To enjoy Siargao is to let it linger, like a sip of ice-cold beer or the surge of a shot of Scotch in one’s veins.

Life in the island is as laid back as island life can be. There’s no fake euphoria or manicured festivities, just pure no-fuss paradise living.

Time stops in Siargao. People don’t look at their timepieces, if they have any. Instead, they look at the sky and check where the wind is blowing to see if the waves will permit a good surf ride.

I roamed the island with documentary photographer Jes Aznar, with the six-star $800-a-night Dedon Island Resort as our first stop.

Neither one of us – or both of us combined – had $800 to spare for a night at Dedon, but a quick visit to the island resort allowed us a taste of luxury, albeit short lived.

Dedon, from the German outdoor designer furniture company of the same name, is a high-end intimate nine-villa resort designed by Jean-Marie Massaud and Daniel Pouzet.
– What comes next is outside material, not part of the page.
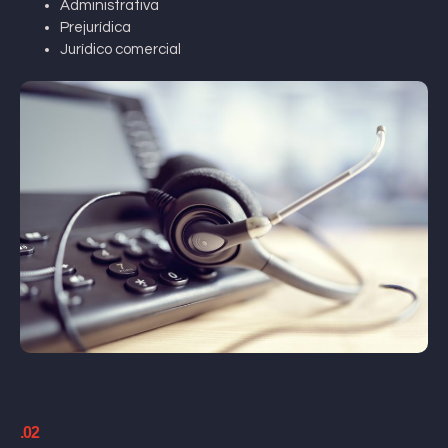
Administrativa
Prejurídica
Jurídico comercial
.02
It has a gaming room, bar, swimming pool, a relaxing massage hut and a dining room where guests have a perfect view of the clear blue sky while feasting on a gastronomic adventure prepared by Chef Nico, who hails all the way from France.

Guests can walk around the island resort barefoot and lounge by any of Dedon’s signature furniture pieces. The perfect spot is the brown “nestrest” – a chair shaped like a piece of Kisses chocolate – hanging perfectly from a tree by the beach.
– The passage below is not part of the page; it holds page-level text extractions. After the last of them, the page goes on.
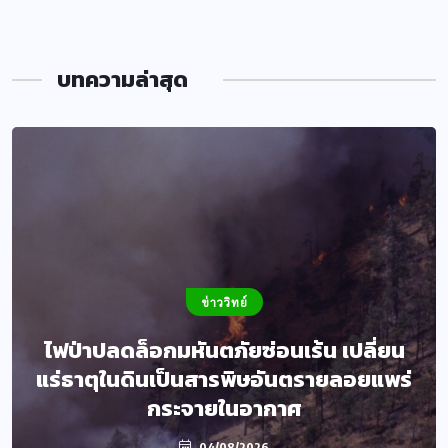
บทความล่าสุด
ข่าววิทย์
ไฟป่าปลดล็อกมหันตภัยซ่อนเร้น เปลี่ยน
แร่ธาตุในดินเป็นสารพิษอันตรายลอยแพร่
กระจายในอากาศ
04/08/2026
The villa is another paradise in itself. It is so inviting guests would not want to step out, if not for the lure of the waves or the embrace of the warm yellow sun.

Inside each intricately-designed villa, white curtains and drapery swing to the rhythm of the wind, like ballerinas dancing in harmony.

It is filled with signature Dedon home furniture pieces, such as the swingrest, a seductive hanging lounge chair. There is a canopy bed with the softest sheets.

The gem inside is the walk-in shower, with the shower itself positioned in a way that water rains down on a cradle of pebbles.

Guests who wish to just lounge around the island resort have the option to experience deep-tissue massage in a candle-lit cozy hut, at the hands of a masseur who came all the way from Spain.

Aside from Dedon, there are other places to stay such as Buddha Bar or The Board Walk at Cloud 9.

The Board Walk at Cloud 9, a no-frills inn, is perfectly situated on the famed Cloud 9 spot, one of the best known surfing waves in the world because of its thick, froth-like hollow tubes. It is the site of the annual Siargao international surfing competition.

According to Wikipedia, surfing enthusiasts discovered the wave in the late 1980s.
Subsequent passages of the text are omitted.